Soudain, Aidan se souvint de ce qui lui était arrivé. Il leva la main gauche et la vit couverte de bandages.
— Ma main ? murmura-t-il. Comment est-elle ?
Hart inspira à fond.
— Abîmée.
— A quel point ? Pourrai-je de nouveau l'utiliser ?
— Je ne saurais le dire.
— Vous ne pouvez pas, ou vous ne voulez pas ?
— Je t'ai dit la vérité, Aidan. Tu as toujours ta main, mais elle a été endommagée. Personne ne sait si tu en retrouveras l'usage.
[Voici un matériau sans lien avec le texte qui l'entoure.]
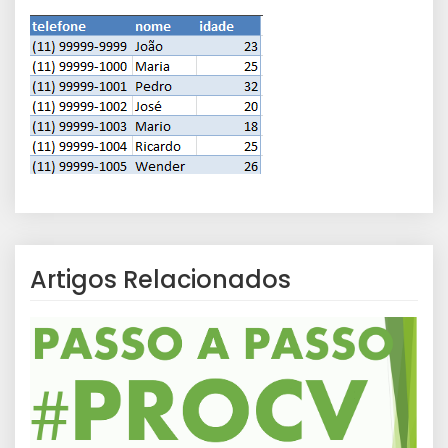
Artigos Relacionados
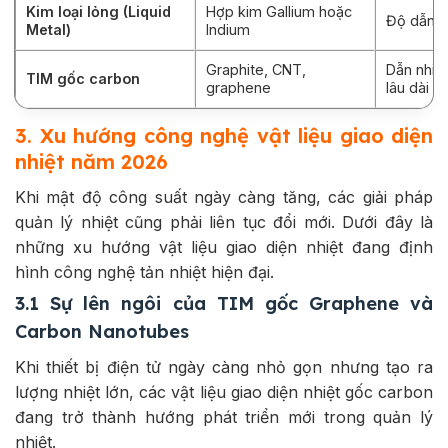
Kim loại lỏng (Liquid
Hợp kim Gallium hoặc
Độ dẫn nh
Metal)
Indium
Graphite, CNT,
Dẫn nhiệt
TIM gốc carbon
graphene
lâu dài
3. Xu hướng công nghệ vật liệu giao diện
nhiệt năm 2026
Khi mật độ công suất ngày càng tăng, các giải pháp
quản lý nhiệt cũng phải liên tục đổi mới. Dưới đây là
những xu hướng vật liệu giao diện nhiệt đang định
hình công nghệ tản nhiệt hiện đại.
3.1 Sự lên ngôi của TIM gốc Graphene và
Carbon Nanotubes
Khi thiết bị điện tử ngày càng nhỏ gọn nhưng tạo ra
lượng nhiệt lớn, các vật liệu giao diện nhiệt gốc carbon
đang trở thành hướng phát triển mới trong quản lý
nhiệt.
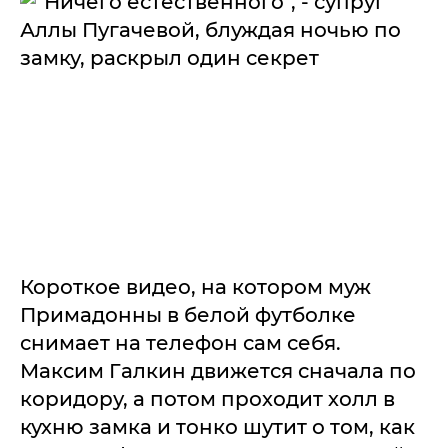
Короткое видео, на котором муж
Примадонны в белой футболке
снимает на телефон сам себя.
Максим Галкин движется сначала по
коридору, а потом проходит холл в
кухню замка и тонко шутит о том, как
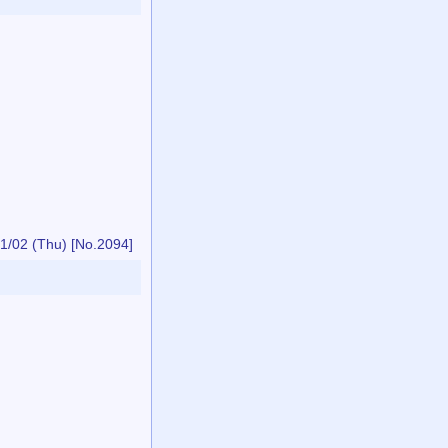
1/02 (Thu)
[No.2094]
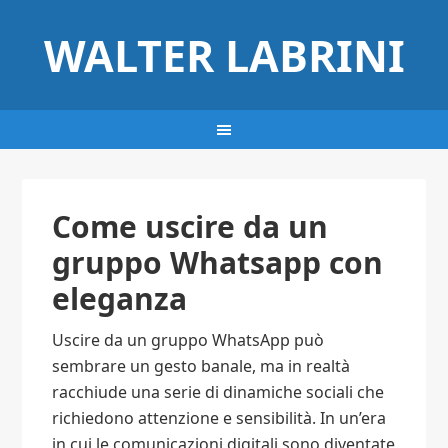
WALTER LABRINI
Come uscire da un
gruppo Whatsapp con
eleganza​
Uscire da un gruppo WhatsApp può
sembrare un gesto banale, ma in realtà
racchiude una serie di dinamiche sociali che
richiedono attenzione e sensibilità. In un’era
in cui le comunicazioni digitali sono diventate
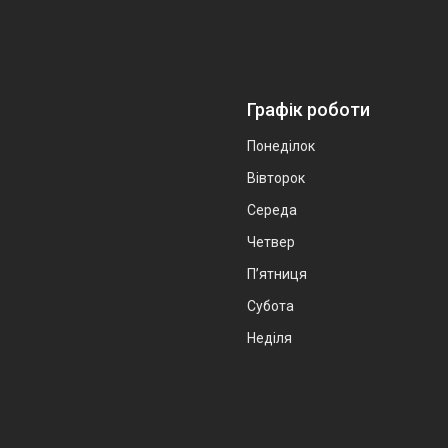
Графік роботи
Понеділок
Вівторок
Середа
Четвер
Пʼятниця
Субота
Неділя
— Un guerrier handicapé n'a plus de place dans les clans..., commença Aidan.
— Exact, acquiesça Hart.
Aidan ressentit la douleur comme un coup de maillet.
— ... mais je suis toujours un prince, comme vous, et nous avons tous deux notre place auprès du Lion, avec ou sans main. Les dieux devront s'en contenter. Où sont mes maillons ?
— Tes maillons ?
— Ceux qui sont attachés à mon ceinturon.
— Nous les avons rangés. Tu en as besoin ?
— Non. Je voulais juste m'assurer qu'ils étaient en sécurité.
En attendant le troisième. Qui ne saurait tarder à arriver, puisque j'ai rencontré Donal.
— Quand tu te sentiras un peu mieux, veux-tu que je prépare ton voyage de retour à Homana ?
— Non, murmura Aidan. Je dois d'abord aller à Erinn.
Je vois que tu n’as pas perdu tout sens commun, dit Teel d'un ton acide.
Non. Seulement l'usage d'une main.
Teel ne répondit pas. Il se cacha la tête sous une aile.
Comme Aidan s'y était attendu, Blythe vint le voir au moment où il finissait de ranger ses affaires dans ses sacoches. Il ferma la dernière de la main droite, puis se tourna vers la jeune femme.
— Il paraît que ta main ne bouge plus, murmura-t-elle.
— Non, elle bouge encore. Mon pouce aussi, un peu. Mais mes autres doigts ne me servent plus à rien.
— Tu seras rejeté des clans ?
— Probablement, dit-il, cachant sa peur sous une indifférence apparente.
— Comment peux-tu rester si calme alors que tu sais ce que cela signifie ? Tu as vu ce que cette coutume stupide a fait à mon père !
— Je sais. (Il haussa les épaules.) Hart m'a rapporté ce que tu voulais faire.
— Je n'ai plus d'honneur ! J'ai été salie...
— Tu as été trompée, c'est tout.
— J'ai couché avec un Ihlini !
— Tu n'es pas la première de notre lignée ! Il y a d'abord eu Ian, puis mon propre père, Brennan. Et Keely, ma tante. Tous ont été trompés. Et tous ont survécu. Tu feras de même.
— Il me voulait à cause du trône, dit Blythe.
— Et pour avoir un fils. Je le sais. Je comprends ce que tu ressens. Mais cela aurait pu être pire.
— Pire ? Il a tué un bébé de trois jours !
— Mais pas toi, ni Dulcie, ni les jumelles. Ni tes parents. Réfléchis.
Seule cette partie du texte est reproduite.